# Fair deal  - can you replace an executor?



## Alicia (6 Aug 2016)

I understand from another Law website an application can be made to the Circuit Court by way of Originating Motion, seeking the replacement of the executor after a year as an executor is given a year's period of grace normally, known as the "executor's year" within which to gather in the deceased's assets and to administer the estate. After that period has elapsed, a court is very open to removing an executor. The application is grounded on an affidavit which shows cause why the executor ought to be removed. Normally, it would either be for *cause* shown or simply by reason of the delay in administering the estate. As the role of an executor is non-paying in Ireland, the court is concerned only to see that the administration of the estate is carried out expeditiously and all matters dealt with.

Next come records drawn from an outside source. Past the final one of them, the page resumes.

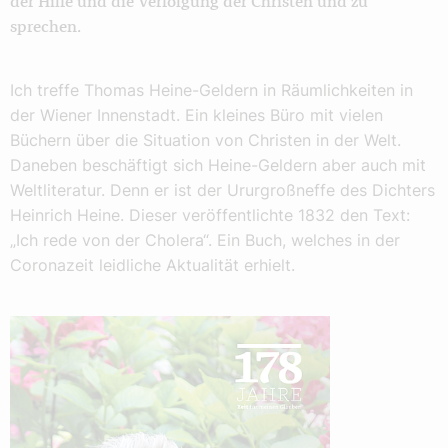
der Hilfe und die Verfolgung der Christen und zu
sprechen.
Ich treffe Thomas Heine-Geldern in Räumlichkeiten in
der Wiener Innenstadt. Ein kleines Büro mit vielen
Büchern über die Situation von Christen in der Welt.
Daneben beschäftigt sich Heine-Geldern aber auch mit
Weltliteratur. Denn er ist der Ururgroßneffe des Dichters
Heinrich Heine. Dieser veröffentlichte 1832 den Text:
„Ich rede von der Cholera“. Ein Buch, welches in der
Coronazeit leidliche Aktualität erhielt.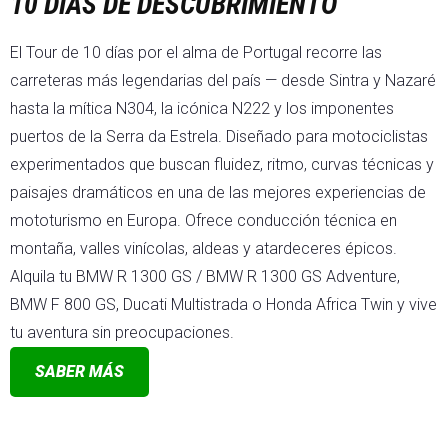
10 DÍAS DE DESCUBRIMIENTO
El Tour de 10 días por el alma de Portugal recorre las
carreteras más legendarias del país — desde Sintra y Nazaré
hasta la mítica N304, la icónica N222 y los imponentes
puertos de la Serra da Estrela. Diseñado para motociclistas
experimentados que buscan fluidez, ritmo, curvas técnicas y
paisajes dramáticos en una de las mejores experiencias de
mototurismo en Europa. Ofrece conducción técnica en
montaña, valles vinícolas, aldeas y atardeceres épicos.
Alquila tu BMW R 1300 GS / BMW R 1300 GS Adventure,
BMW F 800 GS, Ducati Multistrada o Honda Africa Twin y vive
tu aventura sin preocupaciones.
SABER MÁS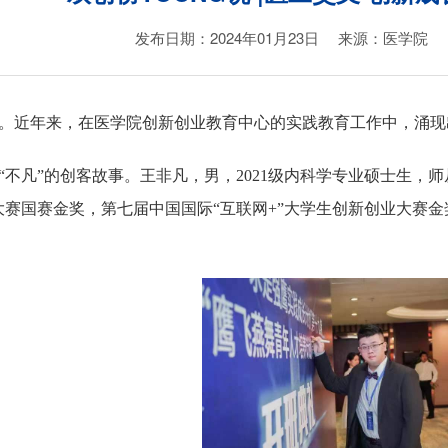
发布日期：2024年01月23日
来源：医学院
。近年来，在医学院创新创业教育中心的实践教育工作中，涌现
“不凡”的创客故事。
王非凡，男，
2
021
级内科学专业硕士生，师
大赛国赛金奖
，
第七届中国国际
“互联网+”大学生创新创业大赛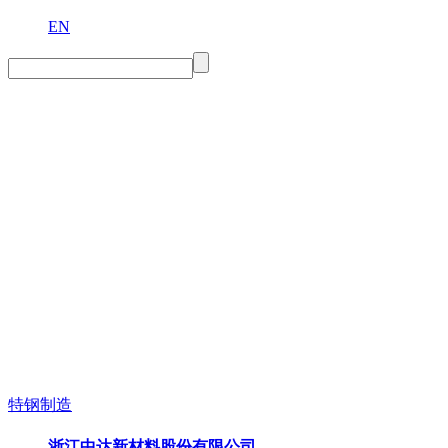
EN
特钢制造
浙江中达新材料股份有限公司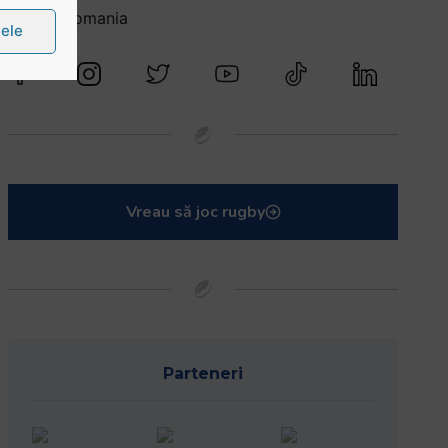
@rugbyromania
țele
Vreau să joc rugby
Parteneri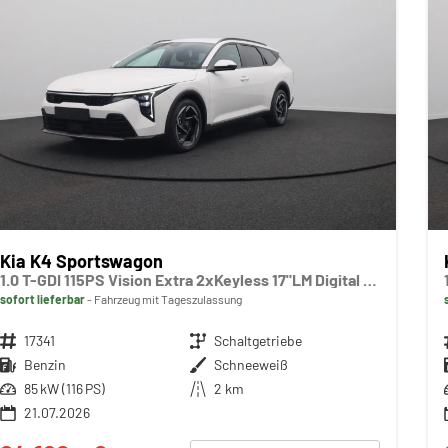
Kia K4 Sportswagon
1.0 T-GDI 115PS Vision Extra 2xKeyless 17"LM Digital Cockpit Klimaautomatik Sitzheizung Navi ACC PDC v+h Rückf.Kamera DAB Bluetooth Touchscreen Apple CarPlay Android Auto abged.Scheiben
sofort lieferbar
Fahrzeug mit Tageszulassung
Fahrzeugnr.
17341
Getriebe
Schaltgetriebe
Kraftstoff
Benzin
Außenfarbe
Schneeweiß
Leistung
85 kW (116 PS)
Kilometerstand
2 km
21.07.2026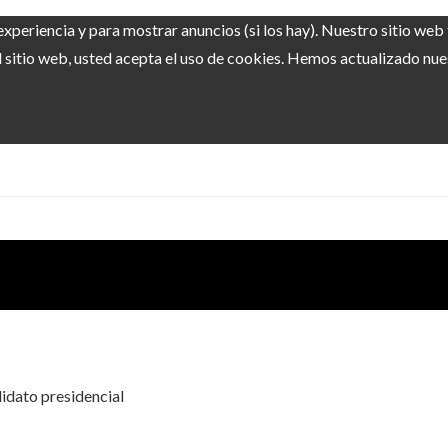
experiencia y para mostrar anuncios (si los hay). Nuestro sitio we
sitio web, usted acepta el uso de cookies. Hemos actualizado nuest
idato presidencial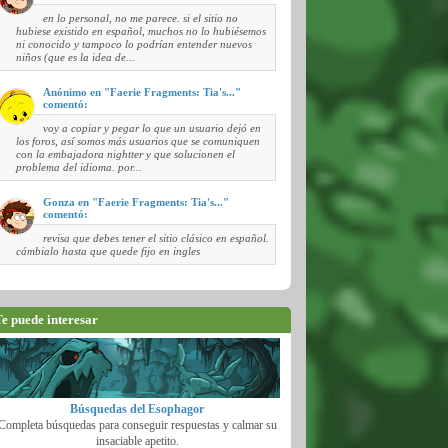
en lo personal, no me parece. si el sitio no
hubiese existido en español, muchos no lo hubiésemos
ni conocido y tampoco lo podrían entender nuevos
niños (que es la idea de...
Anónimo en "Faerie Fragments: Tia's..."
comentó:
voy a copiar y pegar lo que un usuario dejó en
los foros, así somos más usuarios que se comuniquen
con la embajadora nightter y que solucionen el
problema del idioma. por...
Gonza en "Faerie Fragments: Tia's..."
comentó:
revisa que debes tener el sitio clásico en español.
cámbialo hasta que quede fijo en ingles
e puede interesar
Búsquedas del Esophagor
Completa búsquedas para conseguir respuestas y calmar su
insaciable apetito.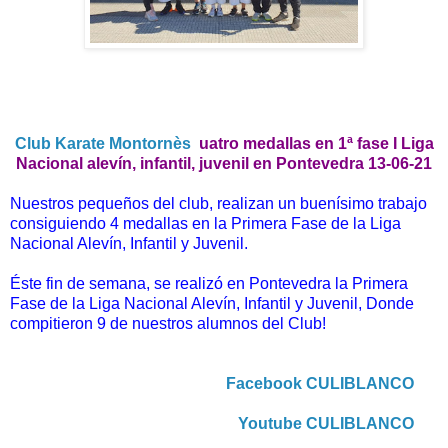
Club Karate Montornès
uatro medallas en 1ª fase I Liga
Nacional alevín, infantil, juvenil en Pontevedra 13-06-21
Nuestros pequeños del club, realizan un buenísimo trabajo
consiguiendo 4 medallas en la Primera Fase de la Liga
Nacional Alevín, Infantil y Juvenil.
Éste fin de semana, se realizó en Pontevedra la Primera
Fase de la Liga Nacional Alevín, Infantil y Juvenil, Donde
compitieron 9 de nuestros alumnos del Club!
Facebook CULIBLANCO
Youtube CULIBLANCO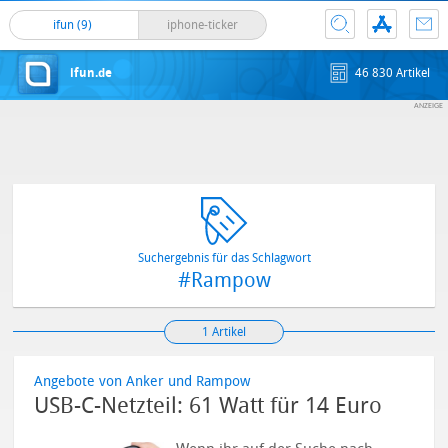
ifun (9)
iphone-ticker
ifun.de
46 830 Artikel
Suchergebnis für das Schlagwort
#Rampow
1 Artikel
Angebote von Anker und Rampow
USB-C-Netzteil: 61 Watt für 14 Euro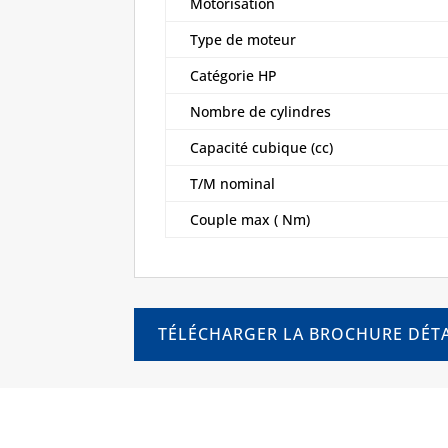
Motorisation
Type de moteur
Catégorie HP
Nombre de cylindres
Capacité cubique (cc)
T/M nominal
Couple max ( Nm)
TÉLÉCHARGER LA BROCHURE DÉTA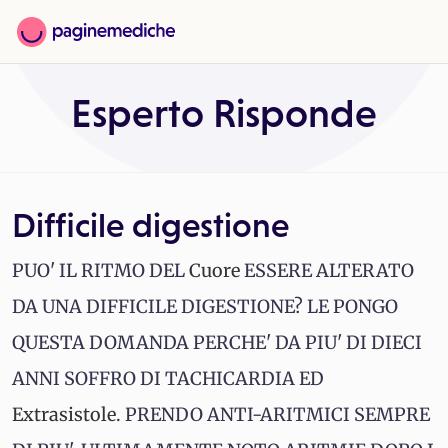
Esperto Risponde
Difficile digestione
PUO' IL RITMO DEL
Cuore
ESSERE ALTERATO
DA UNA DIFFICILE DIGESTIONE? LE PONGO
QUESTA DOMANDA PERCHE' DA PIU' DI DIECI
ANNI SOFFRO DI TACHICARDIA ED
Extrasistole
. PRENDO ANTI-ARITMICI SEMPRE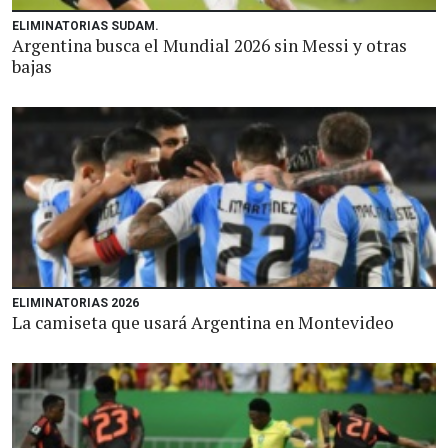
ELIMINATORIAS SUDAM.
Argentina busca el Mundial 2026 sin Messi y otras
bajas
ELIMINATORIAS 2026
La camiseta que usará Argentina en Montevideo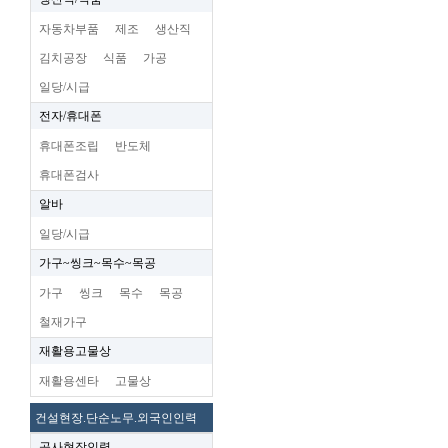
자동차부품
제조
생산직
김치공장
식품
가공
일당/시급
전자/휴대폰
휴대폰조립
반도체
휴대폰검사
알바
일당/시급
가구~씽크~목수~목공
가구
씽크
목수
목공
철재가구
재활용고물상
재활용센타
고물상
건설현장.단순노무.외국인인력
공사현장인력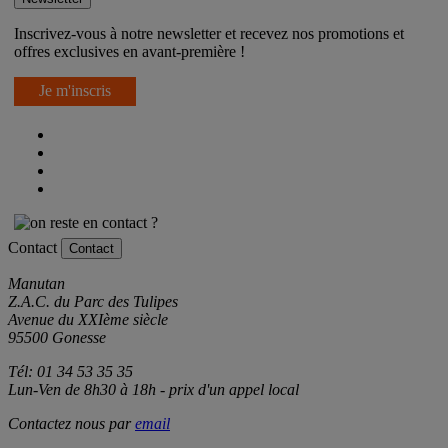
Inscrivez-vous à notre newsletter et recevez nos promotions et
offres exclusives en avant-première !
Je m'inscris
Contact
Contact
Manutan
Z.A.C. du Parc des Tulipes
Avenue du XXIème siècle
95500 Gonesse
Tél: 01 34 53 35 35
Lun-Ven de 8h30 à 18h - prix d'un appel local
Contactez nous par
email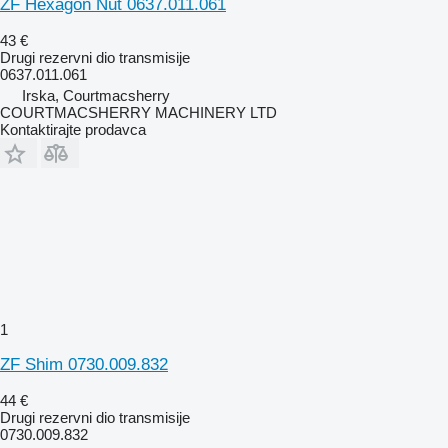
ZF Hexagon Nut 0637.011.061
43 €
Drugi rezervni dio transmisije
0637.011.061
Irska, Courtmacsherry
COURTMACSHERRY MACHINERY LTD
Kontaktirajte prodavca
1
ZF Shim 0730.009.832
44 €
Drugi rezervni dio transmisije
0730.009.832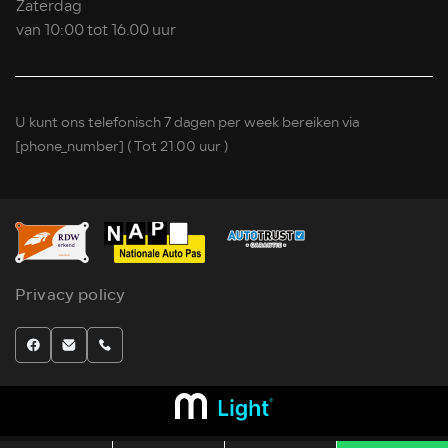
Zaterdag
van 10:00 tot 16.00 uur
U kunt ons telefonisch 7 dagen per week bereiken via
[phone_number]
( Tot 21.00 uur )
Privacy policy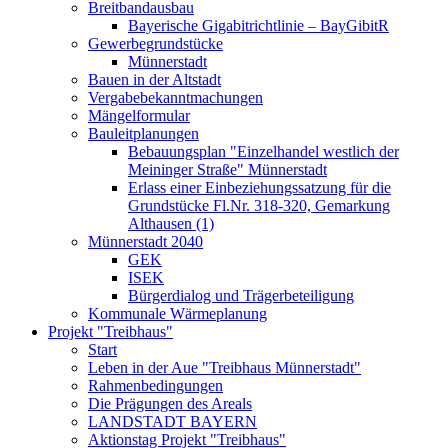
Breitbandausbau
Bayerische Gigabitrichtlinie – BayGibitR
Gewerbegrundstücke
Münnerstadt
Bauen in der Altstadt
Vergabebekanntmachungen
Mängelformular
Bauleitplanungen
Bebauungsplan "Einzelhandel westlich der
Meininger Straße" Münnerstadt
Erlass einer Einbeziehungssatzung für die
Grundstücke Fl.Nr. 318-320, Gemarkung
Althausen (1)
Münnerstadt 2040
GEK
ISEK
Bürgerdialog und Trägerbeteiligung
Kommunale Wärmeplanung
Projekt "Treibhaus"
Start
Leben in der Aue "Treibhaus Münnerstadt"
Rahmenbedingungen
Die Prägungen des Areals
LANDSTADT BAYERN
Aktionstag Projekt "Treibhaus"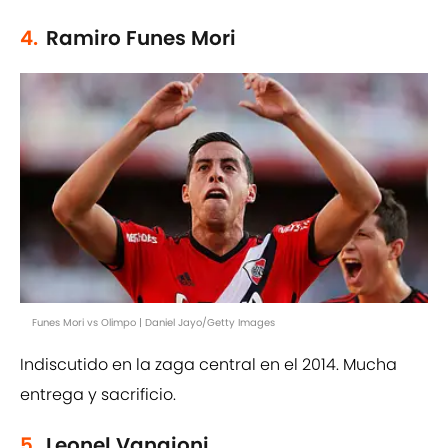
4.
Ramiro Funes Mori
Funes Mori vs Olimpo | Daniel Jayo/Getty Images
Indiscutido en la zaga central en el 2014. Mucha
entrega y sacrificio.
5.
Leonel Vangioni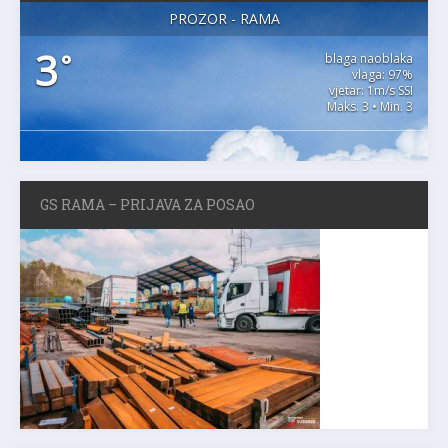
PROZOR - RAMA
3
°
blaga naoblaka
vlaga: 97%
vjetar: 1m/s SSI
Maks. 3 • Min. 3
GS RAMA – PRIJAVA ZA POSAO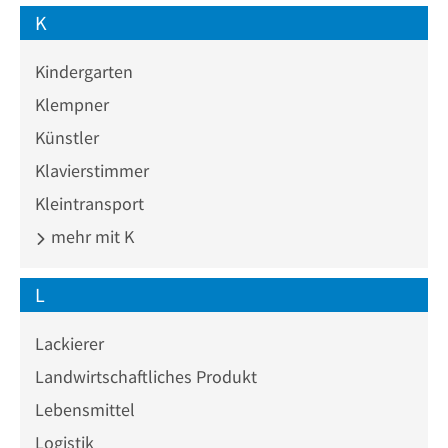
K
Kindergarten
Klempner
Künstler
Klavierstimmer
Kleintransport
mehr mit K
L
Lackierer
Landwirtschaftliches Produkt
Lebensmittel
Logistik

My question is can the *cause* be incapacity to perform this role due diagnosed dementia? 

This would be extremely helpful to know as my  father  dies in 2015 and appointed my mother as sole executrix to his estate. We understand he has left her the house but his name is on the title deeds.  She is incapable of performing these duties of an Executrix. 
We having taken legal advice and advised to get probate and the title of the house put in mom names we would have to go through various steps with the High Court ultimately leading to having to make mom a ward of court. Besides the expense involved we would not want to do this  but we do need to fund mom's long term care and therefore need to be in a position to use the estate to fund this... 

We already have the fair deal ( nursing home support) approval but think we might not get the ancillary state support (loan) due the above and would rather not have the charge on the house anyway so again another reason for trying to address this via replacing the executrix route... 

Any information or similar experiences would be very very much appreciated.


----------



## irishmoss (6 Aug 2016)

Sorry for your loss

You can apply to the court to  obtain a probate officer’s order to issue a grant to a committee for the use and benefit of your mother during her incapacity in pursuant to Order 79 Rules 26/27 of the Superior Court Rules. In other words one of her children can act on her behalf. It will take about 4-6 weeks for the order and another six months for Probate. You also have to seek permission from the Ward of Court before getting the order. This not the same as making her a ward of court.
From reading about this before on this very informative site, it is quite a simple procedure but on talking to the probate office you do need a solicitor to do this so I have no idea on cost.

Would anyone here be able to advise further on the costs that a solicitor would charge?


----------



## Alicia (7 Aug 2016)

Thank you very much for your reply ...but I undertood that  in order to administer the Will and vesting of title in the house in Mom’s name, etc, the next step needed would be to make Mom a “Ward of Court “so the committee of the Executrix can administer the will on her behalf.  
If approved, Mom would be appointed a “case officer” and the committee members will have to account to this officer throughout the wardship for a financial/personal transactions relating to Mom. This is not what we want to do but unless I have misunderstood you, you are implying that the committee member, (one of her family)  can do this independently? Is that correct?  

Yes indeed it does need a solicitor, and if it's any help, I've been quoted to extracting a Grant of Probate and Administering the Estate of the Deceased is €2,750, plus VAT. 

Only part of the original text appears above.